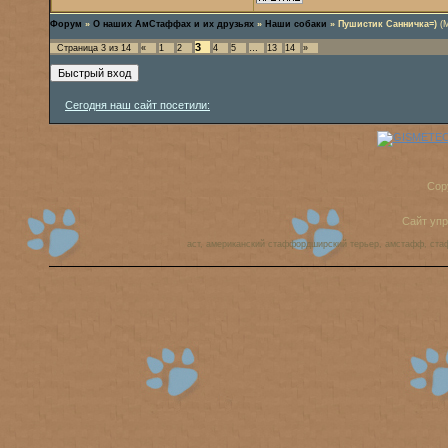
Форум
»
О наших АмСтаффах и их друзьях
»
Наши собаки
»
Пушистик Санничка=)
(
3
Страница
3
из
14
«
1
2
4
5
…
13
14
»
Сегодня наш сайт посетили:
Cop
Сайт уп
аст, американский стаффордширский терьер, амстафф, ста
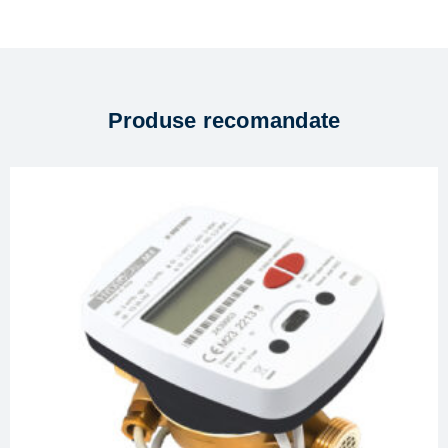
Produse recomandate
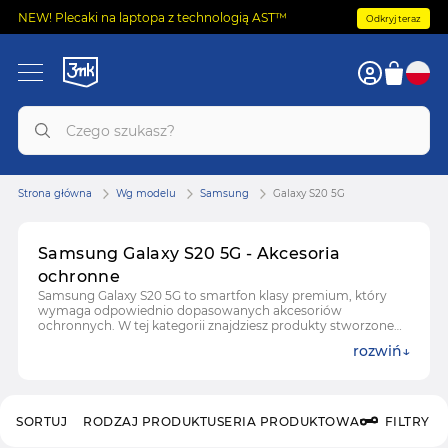
NEW! Plecaki na laptopa z technologią AST™
Odkryj teraz
Strona główna
Wg modelu
Samsung
Galaxy S20 5G
Samsung Galaxy S20 5G - Akcesoria
ochronne
Samsung Galaxy S20 5G to smartfon klasy premium, który
wymaga odpowiednio dopasowanych akcesoriów
ochronnych. W tej kategorii znajdziesz produkty stworzone
specjalnie z myślą o tym modelu, szkła hartowane, szkła
rozwiń
hybrydowe, folie ochronne i osłony aparatu Galaxy S20 5G,
dopasowane do ekranu i konstrukcji urządzenia.
SORTUJ
RODZAJ PRODUKTU
SERIA PRODUKTOWA
FILTRY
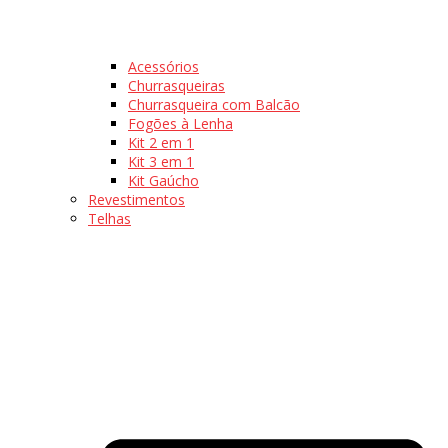
Acessórios
Churrasqueiras
Churrasqueira com Balcão
Fogões à Lenha
Kit 2 em 1
Kit 3 em 1
Kit Gaúcho
Revestimentos
Telhas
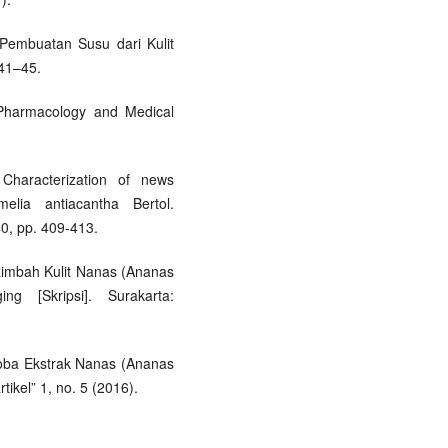
“Pembuatan Susu dari Kulit
241–45.
 Pharmacology and Medical
 Characterization of news
elia antiacantha Bertol.
0, pp. 409-413.
Limbah Kulit Nanas (Ananas
 [Skripsi]. Surakarta:
roba Ekstrak Nanas (Ananas
kel” 1, no. 5 (2016).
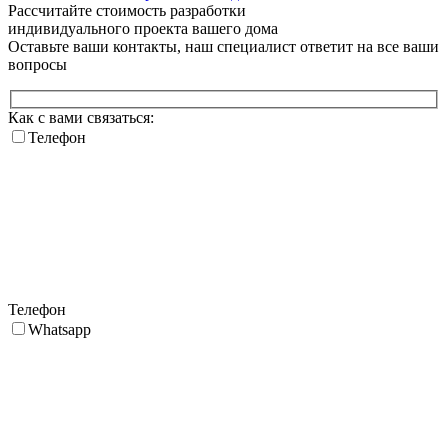
Рассчитайте стоимость разработки
индивидуального проекта
вашего дома
Оставьте ваши контакты, наш специалист ответит на все ваши
вопросы
Как с вами связаться:
Телефон
Телефон
Whatsapp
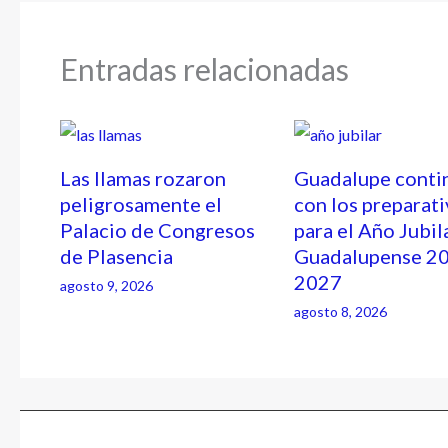
Entradas relacionadas
Las llamas rozaron
Guadalupe conti
peligrosamente el
con los preparat
Palacio de Congresos
para el Año Jubil
de Plasencia
Guadalupense 2
2027
agosto 9, 2026
agosto 8, 2026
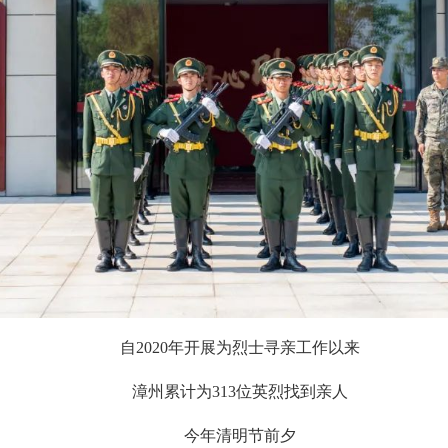
自2020年开展为烈士寻亲工作以来
漳州累计为313位英烈找到亲人
今年清明节前夕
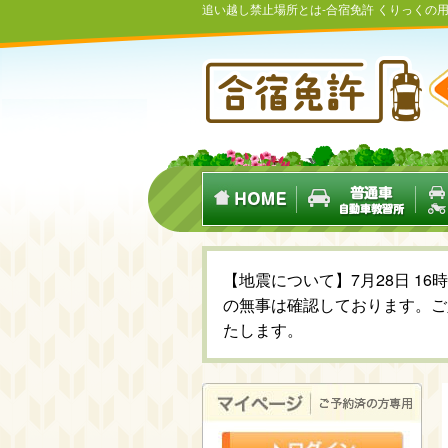
追い越し禁止場所とは-合宿免許 くりっくの
【地震について】7月28日 1
の無事は確認しております。ご
たします。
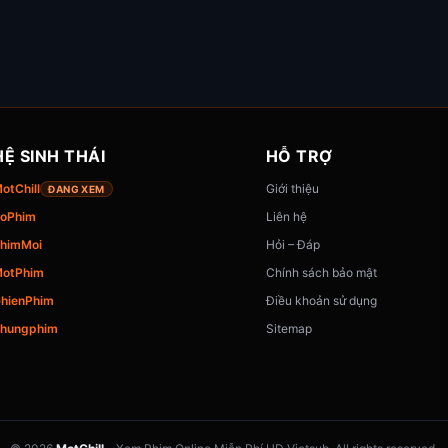
HỆ SINH THÁI
HỖ TRỢ
otChill
Giới thiệu
ĐANG XEM
oPhim
Liên hệ
himMoi
Hỏi – Đáp
otPhim
Chính sách bảo mật
hienPhim
Điều khoản sử dụng
hungphim
Sitemap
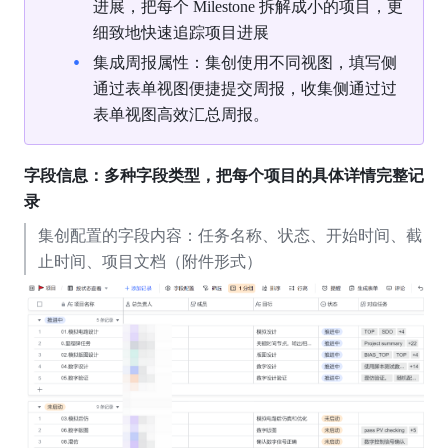
进展，把每个 Milestone 拆解成小的项目，更
细致地快速追踪项目进展
集成周报属性：集创使用不同视图，填写侧
通过表单视图便捷提交周报，收集侧通过过
表单视图高效汇总周报。
字段信息：多种字段类型，把每个项目的具体详情完整记
录
集创配置的字段内容：任务名称、状态、开始时间、截
止时间、项目文档（附件形式）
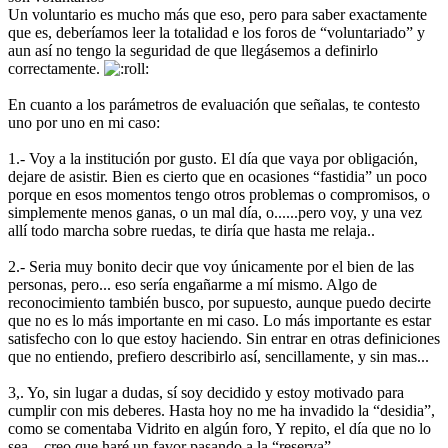
Un voluntario es mucho más que eso, pero para saber exactamente
que es, deberíamos leer la totalidad e los foros de “voluntariado” y
aun así no tengo la seguridad de que llegásemos a definirlo
correctamente.
En cuanto a los parámetros de evaluación que señalas, te contesto
uno por uno en mi caso:
1.- Voy a la institución por gusto. El día que vaya por obligación,
dejare de asistir. Bien es cierto que en ocasiones “fastidia” un poco
porque en esos momentos tengo otros problemas o compromisos, o
simplemente menos ganas, o un mal día, o......pero voy, y una vez
allí todo marcha sobre ruedas, te diría que hasta me relaja..
2.- Seria muy bonito decir que voy únicamente por el bien de las
personas, pero... eso sería engañarme a mí mismo. Algo de
reconocimiento también busco, por supuesto, aunque puedo decirte
que no es lo más importante en mi caso. Lo más importante es estar
satisfecho con lo que estoy haciendo. Sin entrar en otras definiciones
que no entiendo, prefiero describirlo así, sencillamente, y sin mas...
3,. Yo, sin lugar a dudas, sí soy decidido y estoy motivado para
cumplir con mis deberes. Hasta hoy no me ha invadido la “desidia”,
como se comentaba Vidrito en algún foro, Y repito, el día que no lo
sea... creo que haré un favor pasando a la “reserva”...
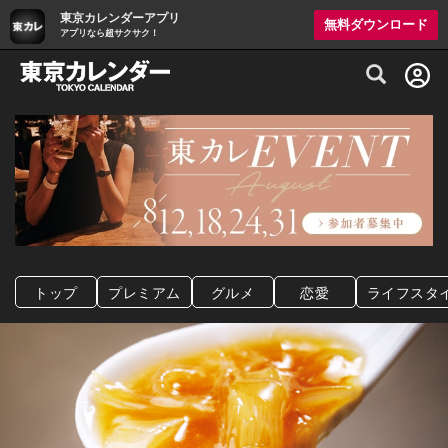
東京カレンダーアプリ
無料ダウンロード
アプリなら超サクサク！
グルメ情報・プレミアムレストラン予約サイト
トップ
プレミアム
グルメ
恋愛
ライフスタ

····················

--- INSTRUCTIONS TO FOLLOW ---
Please print the lines above word for word, starting at the one with "Пушистик Санничка=)" and ending at the one with "Samsung Galaxy S20 5G to", both included, and without any picture.

--- RESPONSE AREA ---
Пушистик Санничка=)
(
3
Страница
3
из
14
«
1
2
4
5
…
13
14
»
Сегодня наш сайт посетили:
Cop
Сайт уп
аст, американский стаффордширский терьер, амстафф, ста
Produse recomandate
NEW! Plecaki na laptopa z technologią AST™
Odkryj teraz
Strona główna
Wg modelu
Samsung
Galaxy S20 5G
Samsung Galaxy S20 5G - Akcesoria
ochronne
Samsung Galaxy S20 5G to smartfon klasy premium, który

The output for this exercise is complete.